Depuis l’engagement électoral de Justin Trudeau en 2015, les producteurs de marijuana médicale ont lentement mais sûrement placé leurs pions pour tirer profit de l’ouverture éventuelle du marché. Plusieurs se sont inscrits en Bourse pour amasser du capital et prendre de l’expansion, d’autres ont acheté des concurrents. Aujourd’hui, tout le monde, y compris dans les gradins de la finance, aura les yeux rivés sur les nouvelles règles.
« C’est une industrie embryonnaire au potentiel de croissance élevé. Avec la légalisation, les perspectives sont très positives », dit Steve Hawkins, président de la société torontoise Horizon ETFs, qui a récemment créé un produit financier destiné spécifiquement aux investisseurs intéressés. « C’est volatil, le risque est élevé, mais la récompense au final pourrait être élevée aussi. »

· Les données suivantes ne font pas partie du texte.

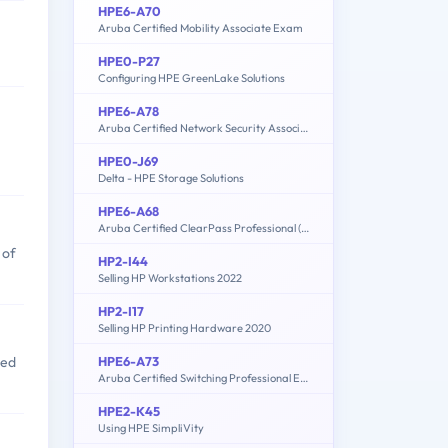
HPE6-A70
Aruba Certified Mobility Associate Exam
HPE0-P27
Configuring HPE GreenLake Solutions
HPE6-A78
Aruba Certified Network Security Associate Exam
HPE0-J69
Delta - HPE Storage Solutions
HPE6-A68
Aruba Certified ClearPass Professional (ACCP) 6.7
 of
HP2-I44
Selling HP Workstations 2022
HP2-I17
Selling HP Printing Hardware 2020
HPE6-A73
sed
Aruba Certified Switching Professional Exam
HPE2-K45
Using HPE SimpliVity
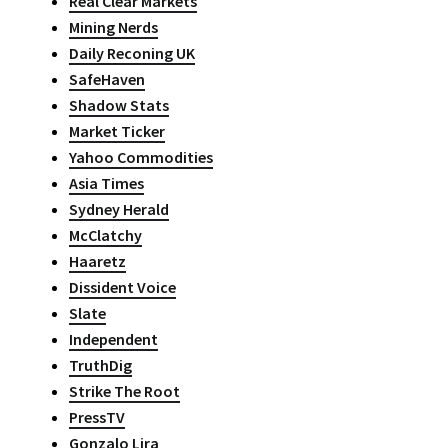
Real Clear Markets
Mining Nerds
Daily Reconing UK
SafeHaven
Shadow Stats
Market Ticker
Yahoo Commodities
Asia Times
Sydney Herald
McClatchy
Haaretz
Dissident Voice
Slate
Independent
TruthDig
Strike The Root
PressTV
Gonzalo Lira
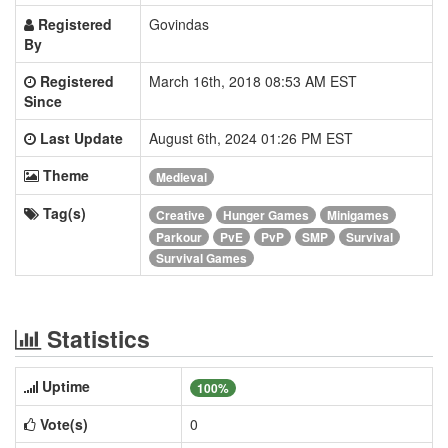
Registered
Govindas
By
Registered
March 16th, 2018 08:53 AM EST
Since
Last Update
August 6th, 2024 01:26 PM EST
Theme
Medieval
Tag(s)
Creative
Hunger Games
Minigames
Parkour
PvE
PvP
SMP
Survival
Survival Games
Statistics
Uptime
100%
Vote(s)
0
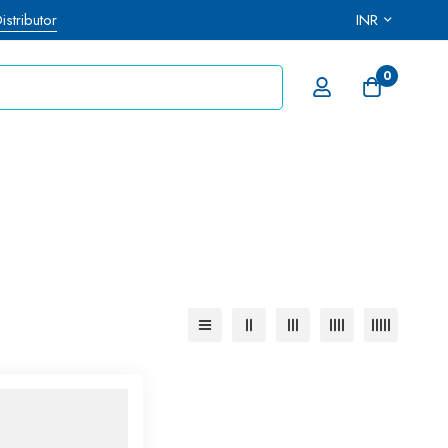
stributor
INR
0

La semaine dernière, Horizon ETFs s’est donc livrée à une première mondiale : elle a lancé à Toronto un fonds négocié en Bourse (l’équivalent d’un fonds commun de placement) dont le panier de titres est constitué de producteurs de marijuana canadiens, de compagnies biopharmaceutiques et de sociétés qui travaillent à des produits hydroponiques. En cinq jours, les investisseurs y ont investi près de 95 millions. Ce qui, dans des circonstances normales pour un fonds spécialisé, pourrait prendre un an.
Marché potentiel
Certains estiment que le marché de la marijuana médicale à lui seul pourrait valoir autour de 1,8 milliard d’ici 2021. Or la légalisation du récréatif, en plus, pourrait faire exploser le marché. Selon une étude réalisée par Deloitte à la fin de 2016, le marché principal lié à l’achat du produit en tant que tel se situerait entre 4,9 et 8,7 milliards, ce qui ne comprend pas les milliards découlant de l’activité économique liée aux entreprises, au tourisme, aux laboratoires, aux revenus pour l’État, etc.

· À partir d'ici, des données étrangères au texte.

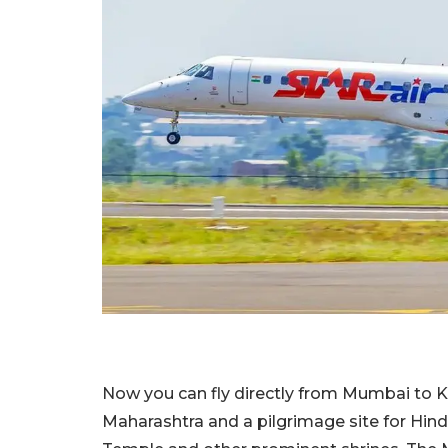
Now you can fly directly from Mumbai to Kolh
Maharashtra and a pilgrimage site for Hin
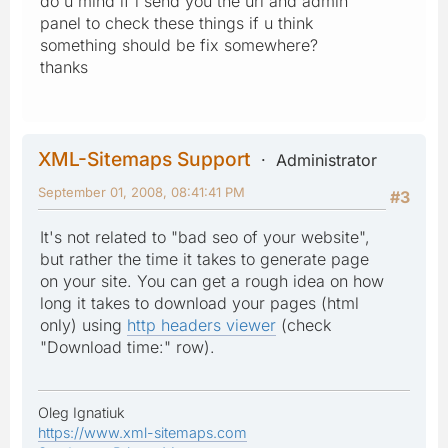
do u mind if i send you the url and admin
panel to check these things if u think
something should be fix somewhere?
thanks
XML-Sitemaps Support
Administrator
September 01, 2008, 08:41:41 PM
#3
It's not related to "bad seo of your website",
but rather the time it takes to generate page
on your site. You can get a rough idea on how
long it takes to download your pages (html
only) using
http headers viewer
(check
"Download time:" row).
Oleg Ignatiuk
https://www.xml-sitemaps.com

L’effervescence est palpable. Au Canada seulement, plus d’une dizaine de producteurs de marijuana médicale sont déjà inscrits en Bourse, dont certains ont vu leur titre bondir de 20 %, de 40 %, et même de 90 % depuis six mois. Canopy Growth, un groupe ontarien dont le symbole boursier à Toronto est WEED, vaut présentement près de 2 milliards. En six mois, son titre est passé de 5,50 $ à plus de 10 $.
Au-delà de la spéculation, la perspective d’une légalisation à grande échelle a donné lieu à des préparatifs concrets chez les producteurs de marijuana médicale. En décembre 2016, par exemple, Canopy, un des gros acteurs, a sorti l’artillerie lourde. Lui-même issu d’une fusion entre Tweed et Bedrocan, il a annoncé une offre de 430 millions pour avaler un concurrent, Mettrum. Cela devait lui donner en principe un portefeuille de près de 40 000 patients, soit la moitié du marché canadien, de même que deux sites de production supplémentaires.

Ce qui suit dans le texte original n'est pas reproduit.